Op basis van huidige kennis is MDMA veruit het meest geassocieerd met levertoxiciteit. MDMA-gebruik is in meerdere studies gelinkt aan ernstig acuut hepatitis en leverfalen, vooral bij hoge doses of in combinatie met andere hepatotoxische stoffen. Cijfers uit de literatuur benadrukken dit: in één serie was ecstasy betrokken bij 31% van alle geneesmiddel-geïnduceerde leverfalens bij jongeren. Daarentegen zijn er geen vergelijkbare meldingen van LSD- of psilocybine-geïnduceerde hepatitis. Psilocybine (magic mushrooms) bevat geen levertoxines en zorgt – afgezien van gevallen van vergissing met giftige paddenstoelen – niet voor leverbeschadiging. LSD blijkt fysiologisch vrijwel niet-toxisch; er zijn geen doden of leverfalen direct aan LSD toegeschreven bij normale doses.
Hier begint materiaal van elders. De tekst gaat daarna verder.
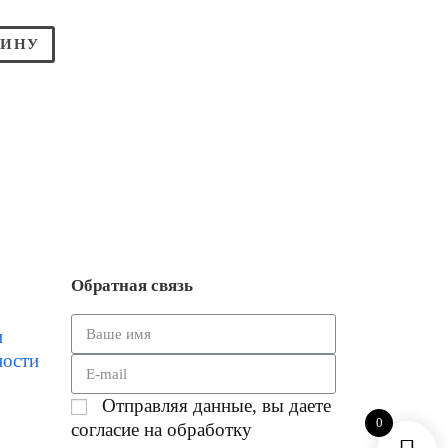
ЗИНУ
Обратная связь
и
ности
Отправляя данные, вы даете
0
согласие на обработку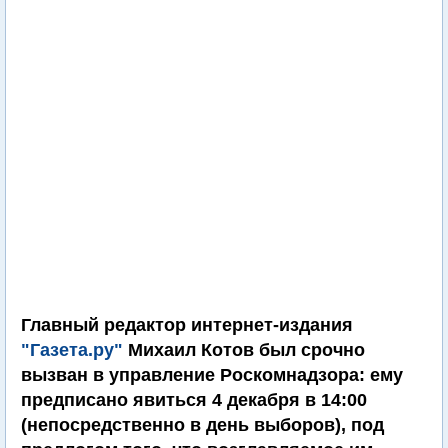
Главный редактор интернет-издания
"Газета.ру"
Михаил Котов был срочно
вызван в управление Роскомнадзора: ему
предписано явиться 4 декабря в 14:00
(непосредственно в день выборов), под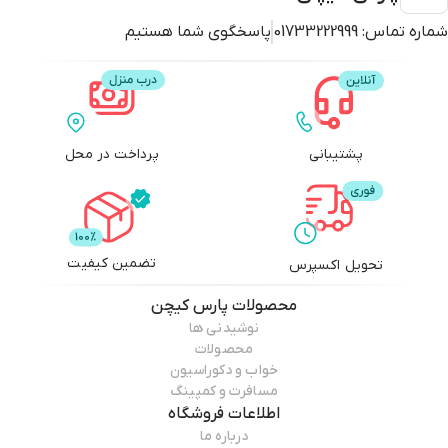
شماره تماس:
01733222999
پاسخگوی شما هستیم
پشتیبانی
پرداخت در محل
تضمین کیفیت
تحویل اکسپرس
محصولات
پارس کیچن
نوشیدنی ها
محصولات
خواب و دکوراسیون
مسافرت و کمپینگ
اطلاعات فروشگاه
درباره ما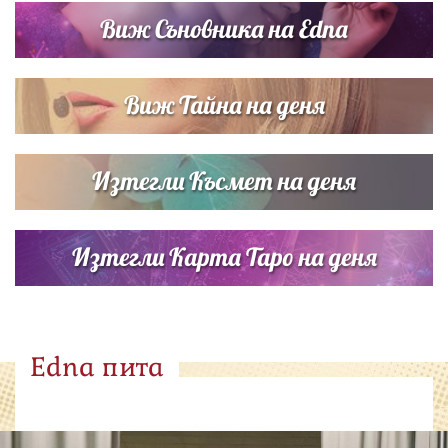
Виж Съновника на Edna
Виж Тайна на деня
Изтегли Късмет на деня
Изтегли Карта Таро на деня
Edna пита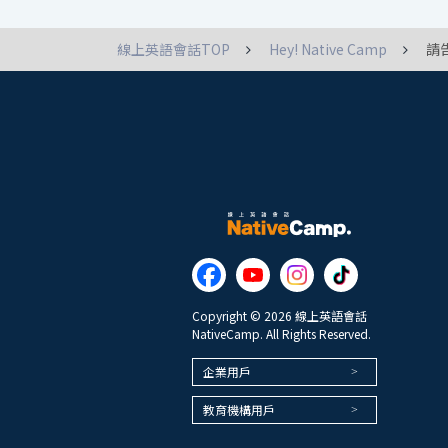
線上英語會話TOP
Hey! Native Camp
請
Copyright © 2026 線上英語會話
NativeCamp. All Rights Reserved.
企業用戶
教育機構用戶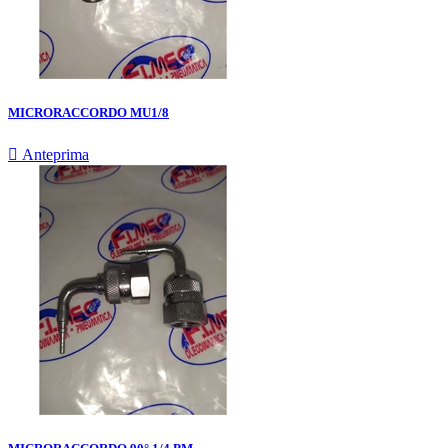
MICRORACCORDO MU1/8

Anteprima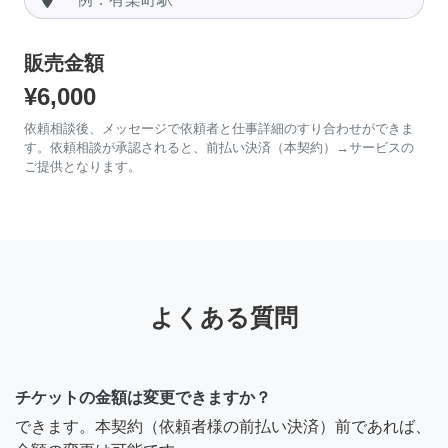
販売金額
¥6,000
依頼相談後、メッセージで依頼者と仕事詳細のすり合わせができま
す。依頼相談が承認されると、前払い決済（本契約）→サービスの
ご提供となります。
よくある質問
チケットの金額は変更できますか？
できます。本契約（依頼者様の前払い決済）前であれば、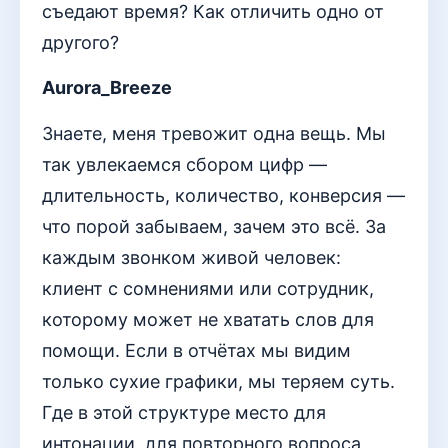
съедают время? Как отличить одно от
другого?
Aurora_Breeze
Знаете, меня тревожит одна вещь. Мы
так увлекаемся сбором цифр —
длительность, количество, конверсия —
что порой забываем, зачем это всё. За
каждым звонком живой человек:
клиент с сомнениями или сотрудник,
которому может не хватать слов для
помощи. Если в отчётах мы видим
только сухие графики, мы теряем суть.
Где в этой структуре место для
интонации, для повторного вопроса,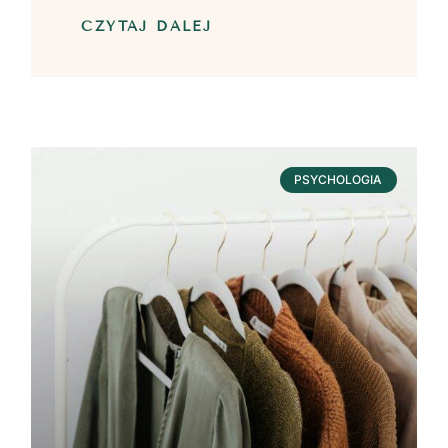
CZYTAJ DALEJ
PSYCHOLOGIA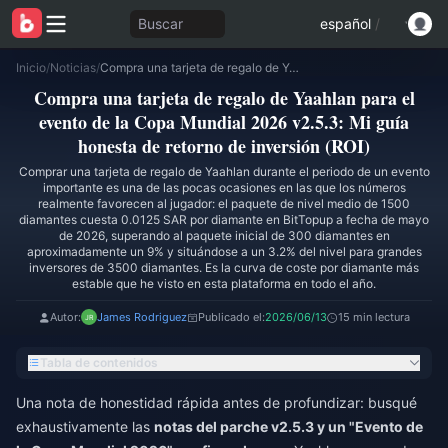
Buscar
español
/
Inicio
/
Noticias
/
Compra una tarjeta de regalo de Yaahlan para el evento de la Copa Mundial 2026 v2.5.3: Mi guía honesta de retorno de inversión (ROI)
Compra una tarjeta de regalo de Yaahlan para el
evento de la Copa Mundial 2026 v2.5.3: Mi guía
honesta de retorno de inversión (ROI)
Comprar una tarjeta de regalo de Yaahlan durante el periodo de un evento
importante es una de las pocas ocasiones en las que los números
realmente favorecen al jugador: el paquete de nivel medio de 1500
diamantes cuesta 0.0125 SAR por diamante en BitTopup a fecha de mayo
de 2026, superando al paquete inicial de 300 diamantes en
aproximadamente un 9% y situándose a un 3.2% del nivel para grandes
inversores de 3500 diamantes. Es la curva de coste por diamante más
estable que he visto en esta plataforma en todo el año.
Autor:
James Rodriguez
Publicado el:
2026/06/13
15 min lectura
Tabla de contenidos
Una nota de honestidad rápida antes de profundizar: busqué
exhaustivamente las
notas del parche v2.5.3 y un "Evento de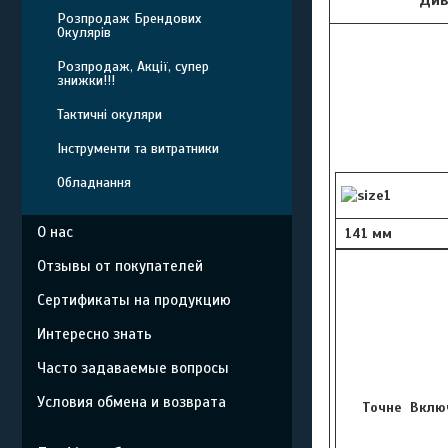
Розпродаж Брендових
Окулярів
Розпродаж, Акції, супер
знижки!!!
Тактичні окуляри
Інструменти та витратники
Обладнання
О нас
141 мм
Отзывы от покупателей
Сертификаты на продукцию
Интересно знать
Часто задаваемые вопросы
Условия обмена и возврата
Точне Включ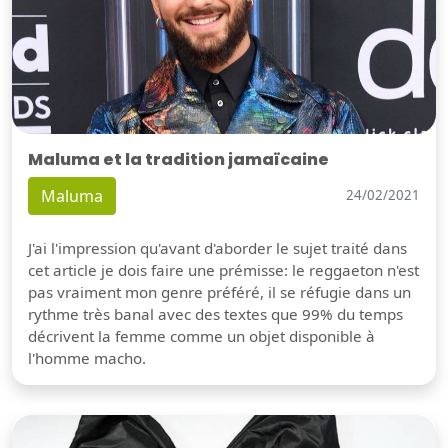
Maluma et la tradition jamaïcaine
Maluma
24/02/2021
J'ai l'impression qu'avant d'aborder le sujet traité dans
cet article je dois faire une prémisse: le reggaeton n'est
pas vraiment mon genre préféré, il se réfugie dans un
rythme très banal avec des textes que 99% du temps
décrivent la femme comme un objet disponible à
l'homme macho.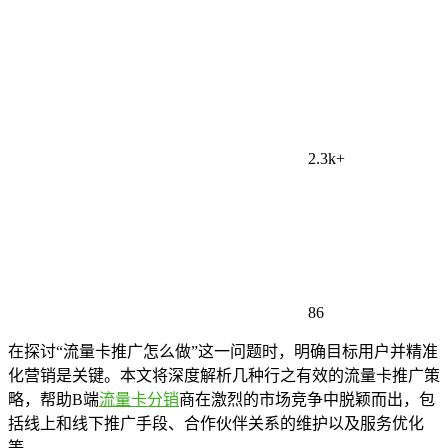
2.3k+
86
在探讨“流量卡推广怎么做”这一问题时，明确目标用户并精准
化营销是关键。本文将深度解析几种行之有效的流量卡推广策
略，帮助B端
流量卡分销
商在激烈的市场竞争中脱颖而出，包
括线上和线下推广手段、合作伙伴关系的维护以及服务优化
等。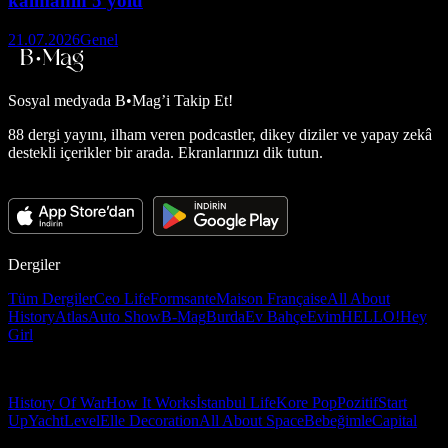
kalmanın 5 yolu
21.07.2026
Genel
Sosyal medyada
B•Mag’i Takip Et!
88 dergi yayını, ilham veren podcastler, dikey diziler ve yapay zekâ
destekli içerikler bir arada. Ekranlarınızı dik tutun.
Dergiler
Tüm Dergiler
Ceo Life
Formsante
Maison Française
All About
History
Atlas
Auto Show
B-Mag
Burda
Ev Bahçe
Evim
HELLO!
Hey
Girl
History Of War
How It Works
İstanbul Life
Kore Pop
Pozitif
Start
Up
Yacht
Level
Elle Decoration
All About Space
Bebeğimle
Capital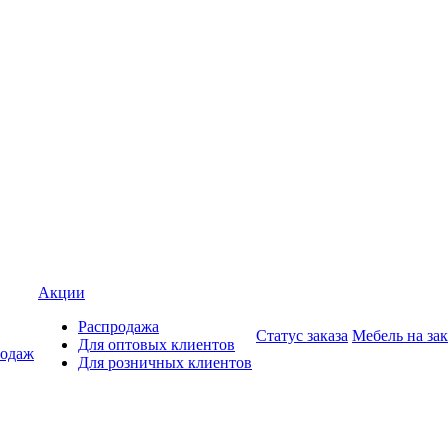
Акции
Распродажа
Статус заказа
Мебель на зак
Для оптовых клиентов
родаж
Для розничных клиентов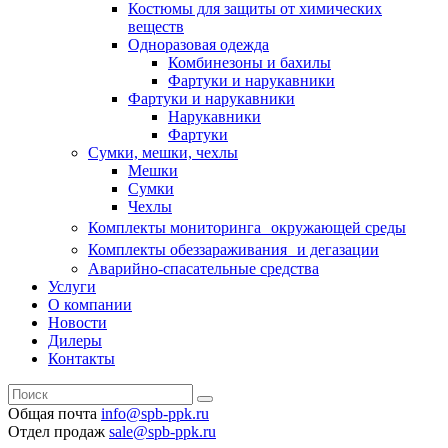
Костюмы для защиты от химических
веществ
Одноразовая одежда
Комбинезоны и бахилы
Фартуки и нарукавники
Фартуки и нарукавники
Нарукавники
Фартуки
Сумки, мешки, чехлы
Мешки
Сумки
Чехлы
Комплекты мониторинга окружающей среды
Комплекты обеззараживания и дегазации
Аварийно-спасательные средства
Услуги
О компании
Новости
Дилеры
Контакты
Общая почта
info@spb-ppk.ru
Отдел продаж
sale@spb-ppk.ru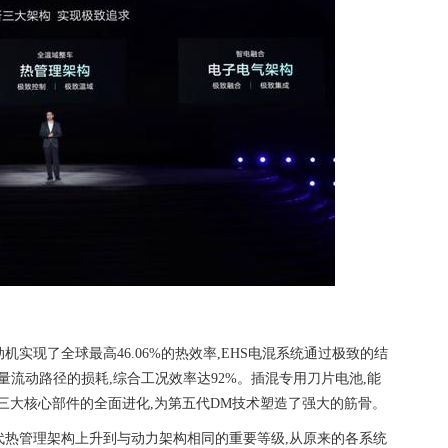
机实现了全球最高46.06%的热效率,EHS电混系统通过极致的结
少能量流动路径的损耗,综合工况效率达92%。插混专用刀片电池,能
血”。三大核心部件的全面进化,为第五代DM技术塑造了强大的筋骨。
代热管理架构上升到与动力架构相同的重要等级,从原来的各系统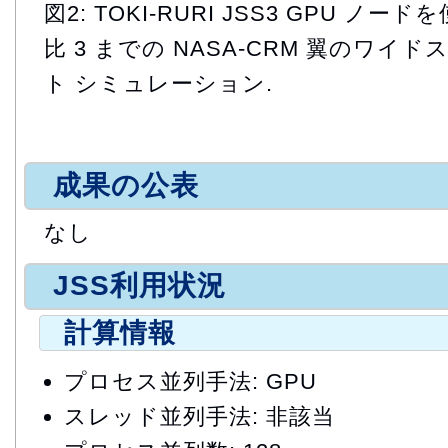
図2: TOKI-RURI JSS3 GPU ノ
比 3 までの NASA-CRM 翼のワ
ト シミュレーション.
成果の公表
なし
JSS利用状況
計算情報
プロセス並列手法: GPU
スレッド並列手法: 非該当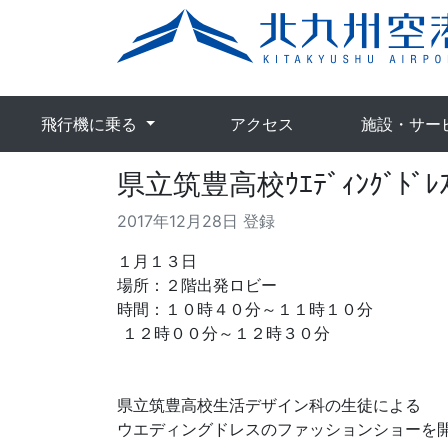
飛行機に乗る
アクセス
施設・サー
県立筑豊高校ｳｴﾃﾞｨﾝｸﾞﾄ
2017年12月28日 登録
１月１３日
場所：２階出発ロビー
時間：１０時４０分～１１時１０分
１２時００分～１２時３０分
県立筑豊高校生活デザイン科の生徒による
ウエディングドレスのファッションショーを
Samenvattend: van de drie stoffen draagt MDMA de grootste leverbelasting, vooral bij intoxicaties of cumulatief gebruik. LSD en psilocybine lijken onder recreatief en klinisch gebruik veilig voor de lever te zijn. Waar MDMA-documentatie acute hepatitis, hoge transaminases en zelfs leverfalen toont, ontbreekt elk dergelijk bewijs bij LSD of psilocybine. Incidentieel versus chronisch gebruik maakt voor MDMA uit: hogere of herhaalde doseringen vergroten het risico op recidiverend leverletsel. Voor LSD/psilocybine is geen dergelijk verschil bekend.

Bronnen: Andreu et al. (1998); Onur et al. (2008); Makunts et al. (2024); Thomann et al. (2024); Utah Poison Control Center (2024); StatPearls (2023); Darke et al. (2024).